=== Task input ===

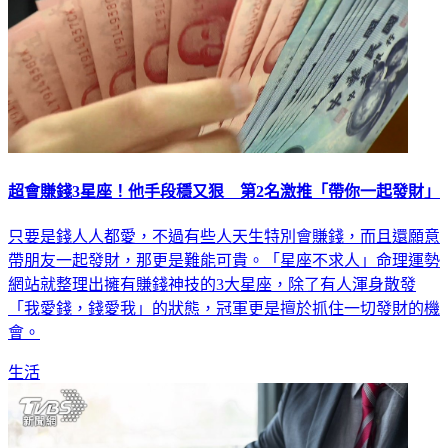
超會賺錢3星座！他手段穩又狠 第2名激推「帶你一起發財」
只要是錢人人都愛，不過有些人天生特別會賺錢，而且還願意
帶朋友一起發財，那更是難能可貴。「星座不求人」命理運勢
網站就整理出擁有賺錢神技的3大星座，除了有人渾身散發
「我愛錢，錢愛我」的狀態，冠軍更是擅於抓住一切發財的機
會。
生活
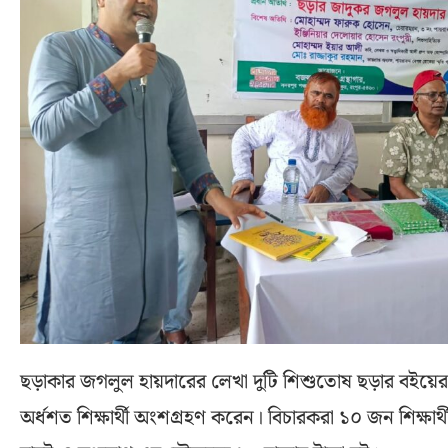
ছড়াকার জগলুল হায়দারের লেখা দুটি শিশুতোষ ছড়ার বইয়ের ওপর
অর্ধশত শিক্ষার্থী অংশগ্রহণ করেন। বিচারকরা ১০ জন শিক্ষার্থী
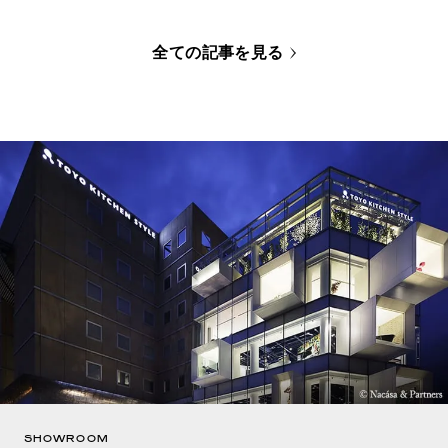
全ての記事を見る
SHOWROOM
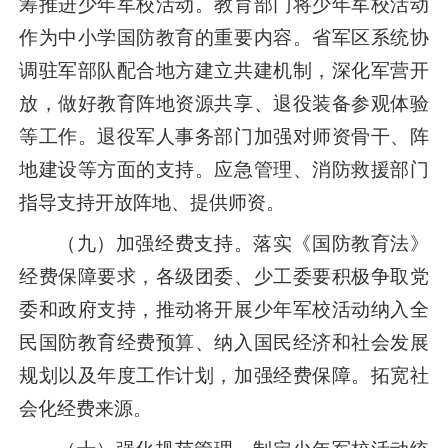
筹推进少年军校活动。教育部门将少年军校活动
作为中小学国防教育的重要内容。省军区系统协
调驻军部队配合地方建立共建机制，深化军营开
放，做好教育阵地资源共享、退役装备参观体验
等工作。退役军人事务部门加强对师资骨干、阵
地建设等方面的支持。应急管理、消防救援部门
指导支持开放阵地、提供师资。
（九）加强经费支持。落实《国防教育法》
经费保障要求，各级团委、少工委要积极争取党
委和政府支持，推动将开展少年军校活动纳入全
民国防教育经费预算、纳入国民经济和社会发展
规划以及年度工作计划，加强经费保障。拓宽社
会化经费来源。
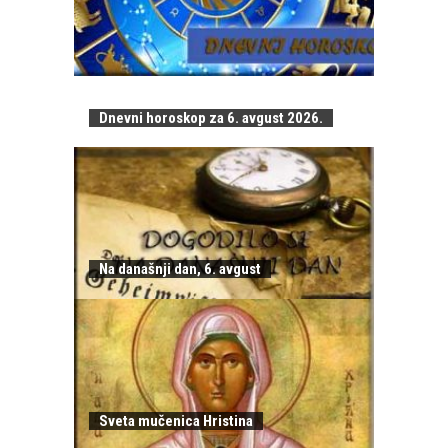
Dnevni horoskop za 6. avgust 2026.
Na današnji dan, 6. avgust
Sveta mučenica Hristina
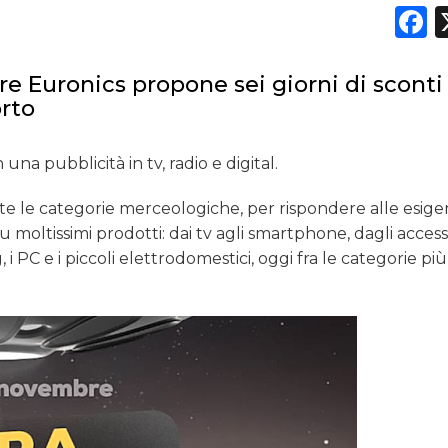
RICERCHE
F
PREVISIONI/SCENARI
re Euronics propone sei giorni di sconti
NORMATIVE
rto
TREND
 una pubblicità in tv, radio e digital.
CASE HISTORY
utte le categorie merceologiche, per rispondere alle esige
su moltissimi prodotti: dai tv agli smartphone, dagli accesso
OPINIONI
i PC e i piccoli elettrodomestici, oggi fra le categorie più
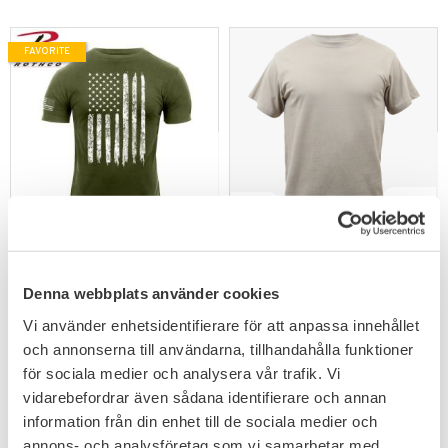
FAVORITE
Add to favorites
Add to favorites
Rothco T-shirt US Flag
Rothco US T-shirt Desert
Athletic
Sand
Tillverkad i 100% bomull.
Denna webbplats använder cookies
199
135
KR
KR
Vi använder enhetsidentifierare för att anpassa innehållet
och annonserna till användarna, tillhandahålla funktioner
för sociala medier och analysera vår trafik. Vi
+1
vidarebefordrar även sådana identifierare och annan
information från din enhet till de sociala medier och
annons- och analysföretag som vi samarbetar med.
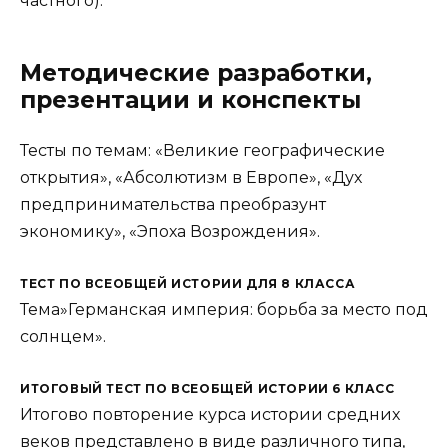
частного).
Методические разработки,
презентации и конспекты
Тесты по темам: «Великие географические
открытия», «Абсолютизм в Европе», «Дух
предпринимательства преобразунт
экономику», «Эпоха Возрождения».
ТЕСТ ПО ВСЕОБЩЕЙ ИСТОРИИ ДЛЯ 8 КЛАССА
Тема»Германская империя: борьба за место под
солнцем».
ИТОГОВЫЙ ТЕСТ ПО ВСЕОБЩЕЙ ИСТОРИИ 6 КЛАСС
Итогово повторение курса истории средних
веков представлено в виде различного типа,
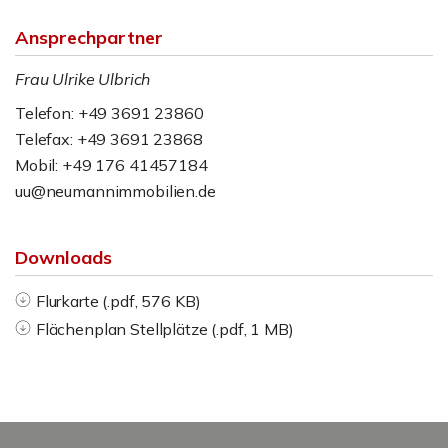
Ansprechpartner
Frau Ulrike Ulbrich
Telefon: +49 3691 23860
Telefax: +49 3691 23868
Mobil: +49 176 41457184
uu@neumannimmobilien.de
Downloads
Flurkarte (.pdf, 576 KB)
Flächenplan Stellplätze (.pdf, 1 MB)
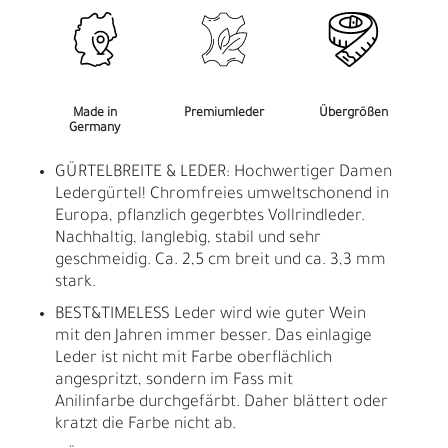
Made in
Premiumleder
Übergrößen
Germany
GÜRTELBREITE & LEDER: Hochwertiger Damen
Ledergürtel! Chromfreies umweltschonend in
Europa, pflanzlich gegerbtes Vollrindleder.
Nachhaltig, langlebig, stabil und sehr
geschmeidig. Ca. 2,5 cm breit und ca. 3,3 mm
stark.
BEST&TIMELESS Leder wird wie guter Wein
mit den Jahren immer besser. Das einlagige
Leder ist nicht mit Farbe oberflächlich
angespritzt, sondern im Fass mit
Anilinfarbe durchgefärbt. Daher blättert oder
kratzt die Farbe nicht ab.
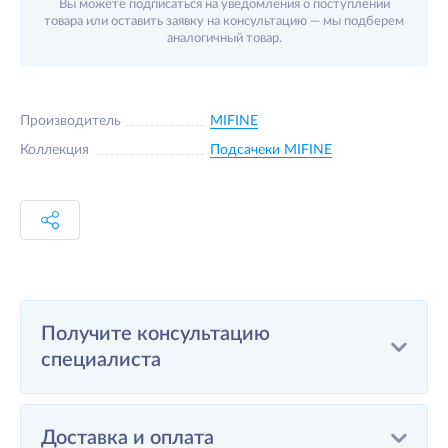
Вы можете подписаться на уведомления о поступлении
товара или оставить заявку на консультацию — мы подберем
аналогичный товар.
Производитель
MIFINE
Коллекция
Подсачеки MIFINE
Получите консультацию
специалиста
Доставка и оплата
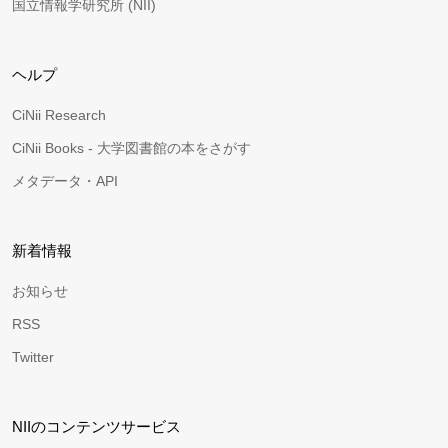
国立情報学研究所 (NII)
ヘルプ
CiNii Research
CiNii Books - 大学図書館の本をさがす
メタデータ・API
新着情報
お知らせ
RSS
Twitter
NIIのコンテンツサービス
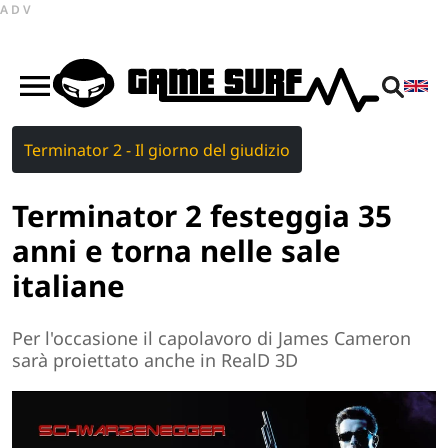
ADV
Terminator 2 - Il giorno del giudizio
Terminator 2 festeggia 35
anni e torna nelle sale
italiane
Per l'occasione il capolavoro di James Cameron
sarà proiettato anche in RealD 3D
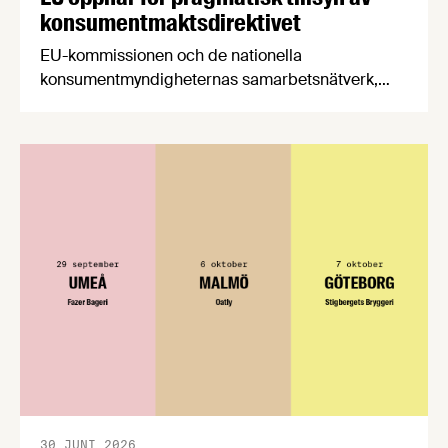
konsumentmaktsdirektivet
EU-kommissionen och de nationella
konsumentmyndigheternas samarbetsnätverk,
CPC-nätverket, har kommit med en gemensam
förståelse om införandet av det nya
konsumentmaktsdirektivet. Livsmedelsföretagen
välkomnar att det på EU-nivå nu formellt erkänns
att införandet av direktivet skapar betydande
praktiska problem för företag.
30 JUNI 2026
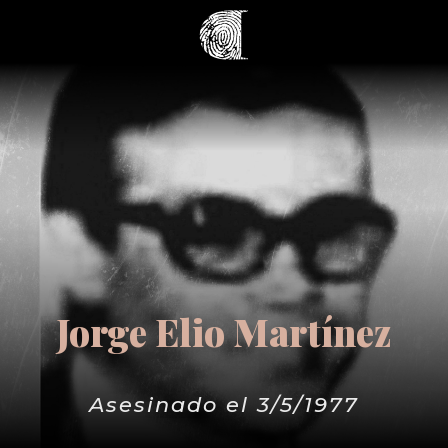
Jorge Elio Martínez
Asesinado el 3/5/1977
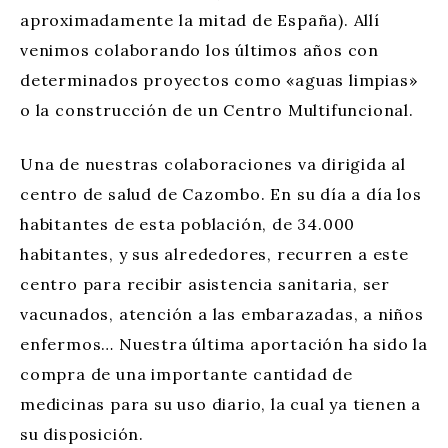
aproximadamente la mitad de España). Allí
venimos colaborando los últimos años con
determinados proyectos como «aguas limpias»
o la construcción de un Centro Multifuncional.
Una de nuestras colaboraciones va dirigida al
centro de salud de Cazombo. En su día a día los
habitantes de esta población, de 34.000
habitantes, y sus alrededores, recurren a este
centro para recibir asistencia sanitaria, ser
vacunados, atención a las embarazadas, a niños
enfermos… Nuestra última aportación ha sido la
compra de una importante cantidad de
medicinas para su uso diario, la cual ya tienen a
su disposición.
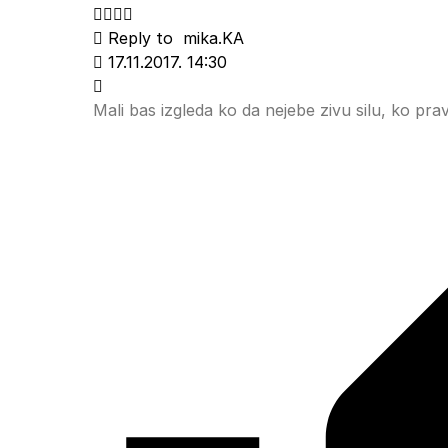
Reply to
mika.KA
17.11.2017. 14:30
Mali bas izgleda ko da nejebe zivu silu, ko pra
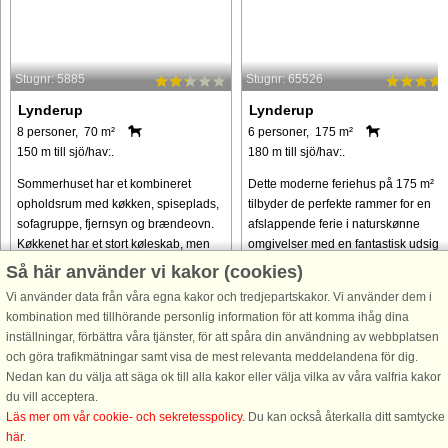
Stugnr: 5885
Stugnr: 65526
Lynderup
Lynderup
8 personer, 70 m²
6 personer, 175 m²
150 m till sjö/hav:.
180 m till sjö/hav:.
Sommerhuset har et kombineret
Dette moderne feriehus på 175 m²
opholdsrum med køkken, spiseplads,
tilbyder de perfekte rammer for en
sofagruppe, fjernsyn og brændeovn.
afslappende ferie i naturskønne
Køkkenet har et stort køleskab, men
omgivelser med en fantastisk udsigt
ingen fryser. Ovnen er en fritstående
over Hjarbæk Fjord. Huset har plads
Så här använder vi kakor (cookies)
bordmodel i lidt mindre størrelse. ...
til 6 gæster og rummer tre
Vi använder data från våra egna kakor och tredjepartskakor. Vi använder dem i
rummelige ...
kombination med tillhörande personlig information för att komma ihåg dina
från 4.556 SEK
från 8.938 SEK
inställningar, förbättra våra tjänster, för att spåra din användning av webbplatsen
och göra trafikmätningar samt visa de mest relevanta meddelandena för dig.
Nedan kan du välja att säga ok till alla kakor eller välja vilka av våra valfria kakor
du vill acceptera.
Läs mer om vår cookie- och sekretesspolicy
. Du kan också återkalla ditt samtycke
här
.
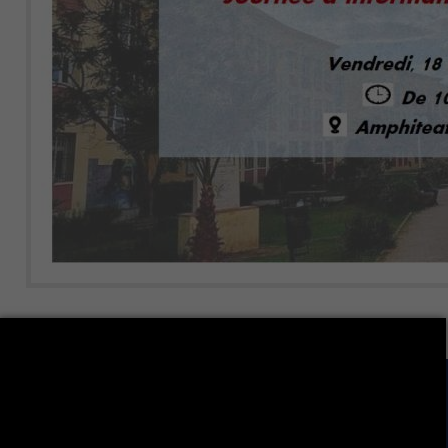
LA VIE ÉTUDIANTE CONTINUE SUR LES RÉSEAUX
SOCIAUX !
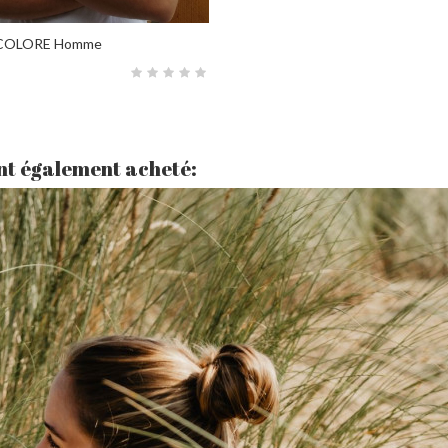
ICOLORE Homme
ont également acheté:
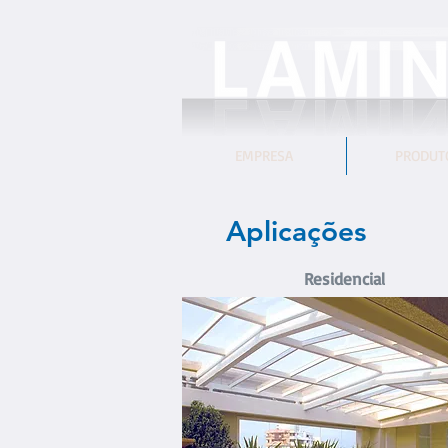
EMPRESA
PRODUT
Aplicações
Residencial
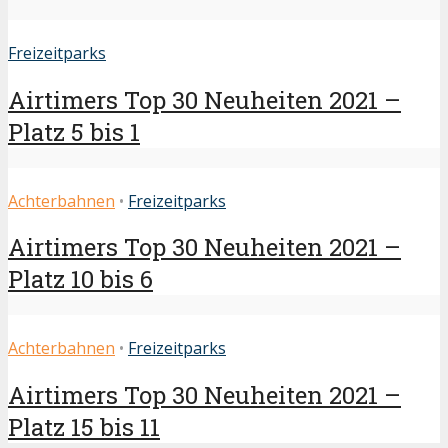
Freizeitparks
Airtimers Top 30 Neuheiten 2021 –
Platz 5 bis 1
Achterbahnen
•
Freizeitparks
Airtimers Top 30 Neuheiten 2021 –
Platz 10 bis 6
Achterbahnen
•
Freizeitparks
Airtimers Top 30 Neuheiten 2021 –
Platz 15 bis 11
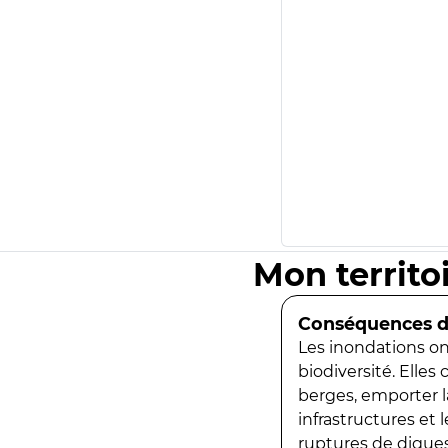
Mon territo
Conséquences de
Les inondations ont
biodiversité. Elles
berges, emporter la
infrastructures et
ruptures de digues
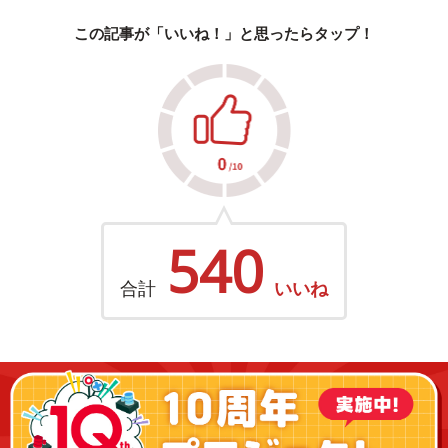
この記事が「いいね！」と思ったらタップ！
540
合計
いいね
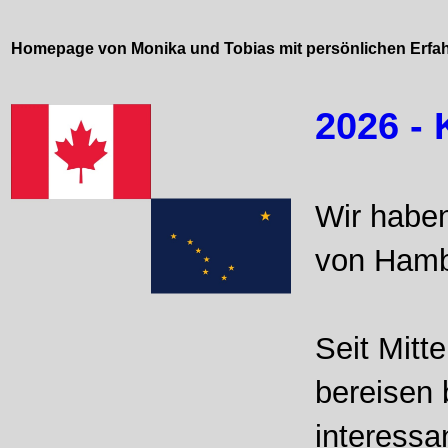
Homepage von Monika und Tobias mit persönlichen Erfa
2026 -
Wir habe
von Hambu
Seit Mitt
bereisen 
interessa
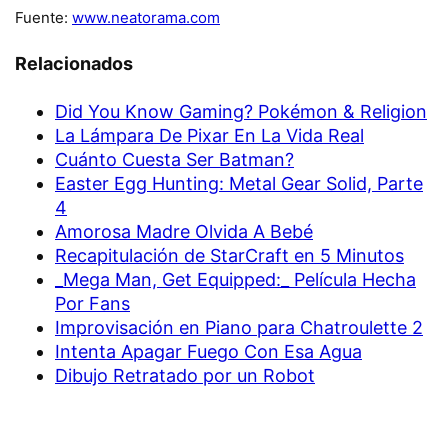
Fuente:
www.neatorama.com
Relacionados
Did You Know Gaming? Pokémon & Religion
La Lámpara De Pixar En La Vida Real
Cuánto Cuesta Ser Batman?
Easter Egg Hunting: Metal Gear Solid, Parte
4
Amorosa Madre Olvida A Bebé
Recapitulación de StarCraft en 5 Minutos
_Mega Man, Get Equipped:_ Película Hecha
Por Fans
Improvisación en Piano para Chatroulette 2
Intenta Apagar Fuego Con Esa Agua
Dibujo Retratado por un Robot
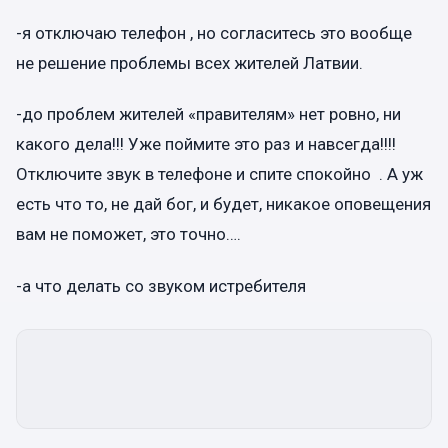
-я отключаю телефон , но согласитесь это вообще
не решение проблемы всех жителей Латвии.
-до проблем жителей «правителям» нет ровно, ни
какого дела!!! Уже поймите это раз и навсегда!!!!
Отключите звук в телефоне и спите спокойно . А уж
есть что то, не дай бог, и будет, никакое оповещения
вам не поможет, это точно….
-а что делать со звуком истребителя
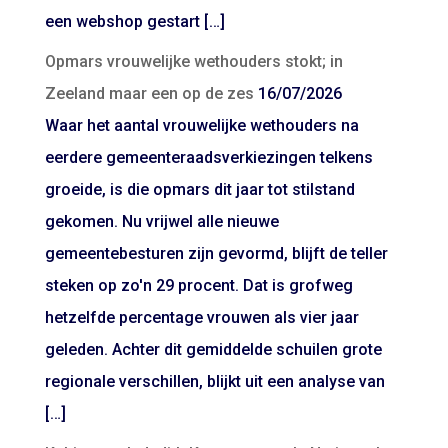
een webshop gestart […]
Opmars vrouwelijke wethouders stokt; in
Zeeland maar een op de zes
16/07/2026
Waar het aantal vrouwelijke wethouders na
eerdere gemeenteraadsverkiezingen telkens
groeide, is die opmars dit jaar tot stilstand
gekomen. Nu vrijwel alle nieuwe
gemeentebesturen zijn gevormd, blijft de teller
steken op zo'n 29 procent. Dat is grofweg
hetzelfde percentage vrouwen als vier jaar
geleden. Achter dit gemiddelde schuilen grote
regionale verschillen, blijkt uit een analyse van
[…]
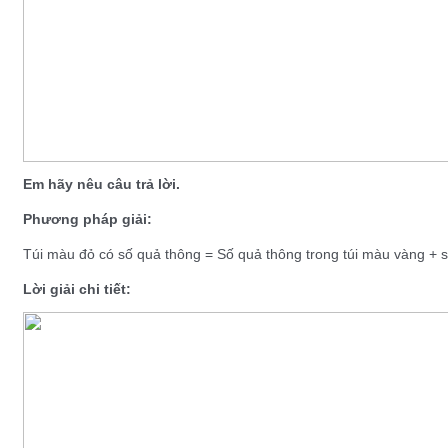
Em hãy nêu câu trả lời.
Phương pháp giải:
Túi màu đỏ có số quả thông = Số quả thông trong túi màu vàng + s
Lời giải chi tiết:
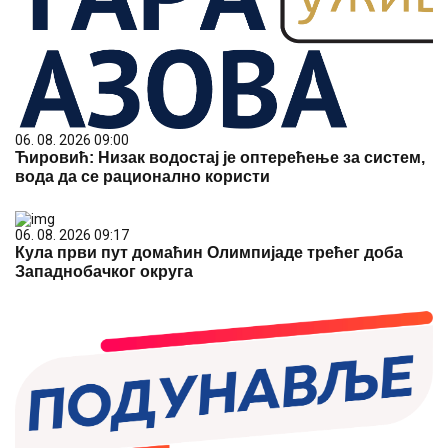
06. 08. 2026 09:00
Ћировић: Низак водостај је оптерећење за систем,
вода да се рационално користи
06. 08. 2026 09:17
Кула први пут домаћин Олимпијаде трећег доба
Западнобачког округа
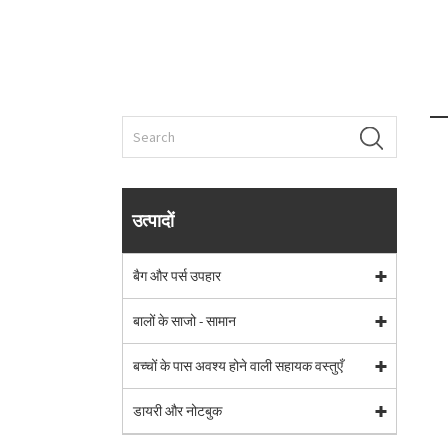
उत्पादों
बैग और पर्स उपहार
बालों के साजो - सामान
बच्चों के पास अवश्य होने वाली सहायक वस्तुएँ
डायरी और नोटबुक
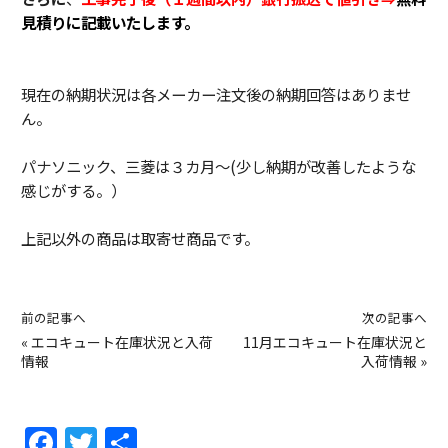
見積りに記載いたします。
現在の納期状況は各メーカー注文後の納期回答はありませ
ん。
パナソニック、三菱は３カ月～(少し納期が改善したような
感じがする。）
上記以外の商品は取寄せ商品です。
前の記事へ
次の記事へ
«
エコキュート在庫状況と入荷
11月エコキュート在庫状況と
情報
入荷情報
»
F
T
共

===

** Exercise instructions **
If a line contains the string "Rothco", include it in the tally; report the final tally for the whole listing and nothing else.

** Output for this exercise **
2